Père et fille sont très proches. Pour que la cicatrice sur son ventre n’effraie pas Charlie, Danny s’est fait tatouer Peppa, la petite truie du dessin animé, qui tire un crabe hors de l’eau. « Comme ça », dit Danny, « Charlie a compris que la cicatrice a quelque chose de positif. »
Charlie a deux mois quand son père reçoit le diagnostic : cancer du testicule. Des mois durant, Danny effectue des recherches sur internet pour trouver une explication à son testicule enflé. Une hernie inguinale ? Peut-être bien, se dit-il. Mais il n’arrive pas à se défaire d’un mauvais pressentiment. Par gêne, il repousse le moment de se rendre chez le médecin. Quand il s’y résout enfin, il entend les mots que personne ne souhaite entendre : « Vous avez un cancer. » Campé devant une volière, il appelle sa mère, en larmes. Son deuxième coup de fil, il le passe à un ami qui a eu un cancer du testicule et qui s’en est sorti. Cela atténue quelque peu la peur qui l’assaille.
« C’est la meilleure chose qui me soit arrivée »
Mais Danny passe par des moments difficiles. Le soir, il se couche en pleurant ; le matin, il se lève en larmes. Il finit par se sermonner : « Tu ne peux pas continuer comme ça, tu as une vie. Et tu as Charlie. » À la base, il ne voulait pas d’enfant. Le premier cri de sa fille a tout changé : « La naissance de Charlie est la meilleure chose qui me soit arrivée. »
La maladie de Danny suit une évolution atypique. Rechute après neuf mois, nouvelle chimiothérapie intensive en perspective. Il pense aux mots de son père après une fracture du bras : « La guérison commence tout de suite. » Il voit alors la chimiothérapie comme quelque chose de positif. Il doit la faire parce qu’elle guérit. Mais le traitement affecte sa vue et entraîne des troubles de l’équilibre. Danny perd des dents. Et ses cheveux. Cela le secoue.
Pas de boucles, mais une calvitie
Danny rassemble son courage. « Je me suis imaginé ce qu’une femme doit ressentir en perdant tous ses cheveux si elle en était fière avant. » Il se dit : « Allez, arrête de te lamenter pour quelques petits cheveux. » Il espère avoir des boucles après la chimiothérapie. Mais seuls quelques cheveux repoussent, un peu plus foncés qu’avant. Danny se rase le crâne. Depuis, la boule à zéro fait partie de sa personnalité, comme les tatouages sur tout le corps.
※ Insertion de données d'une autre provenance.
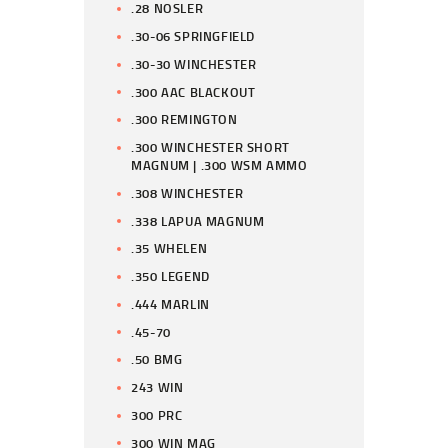
.28 NOSLER
.30-06 SPRINGFIELD
.30-30 WINCHESTER
.300 AAC BLACKOUT
.300 REMINGTON
.300 WINCHESTER SHORT
MAGNUM | .300 WSM AMMO
.308 WINCHESTER
.338 LAPUA MAGNUM
.35 WHELEN
.350 LEGEND
.444 MARLIN
.45-70
.50 BMG
243 WIN
300 PRC
300 WIN MAG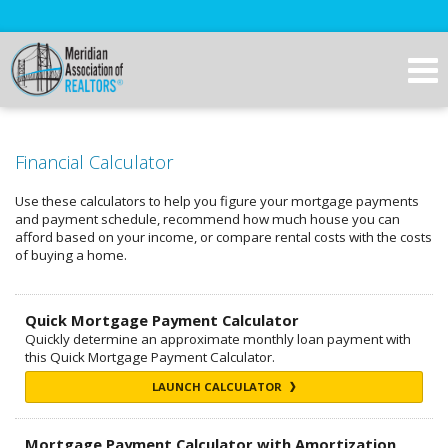
Financial Calculator
Use these calculators to help you figure your mortgage payments
and payment schedule, recommend how much house you can
afford based on your income, or compare rental costs with the costs
of buying a home.
Quick Mortgage Payment Calculator
Quickly determine an approximate monthly loan payment with
this Quick Mortgage Payment Calculator.
LAUNCH CALCULATOR
Mortgage Payment Calculator with Amortization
À l’hôpital, il y a chaque jour une petite éclaircie lorsque Charlie lui rend visite avec sa mère et que tous trois déjeunent ensemble. Après, Danny fonce dans les couloirs avec Charlie sur le pied à perfusion. « Elle trouvait cela tellement drôle. »
Après trois mois de chimiothérapie, Danny est lessivé. En prime, il se sépare de sa compagne peu après, et quelques semaines plus tard, un examen révèle un ganglion lymphatique enflé dans l’abdomen. Pour mettre toutes les chances de son côté, Danny se soumet à une opération complexe.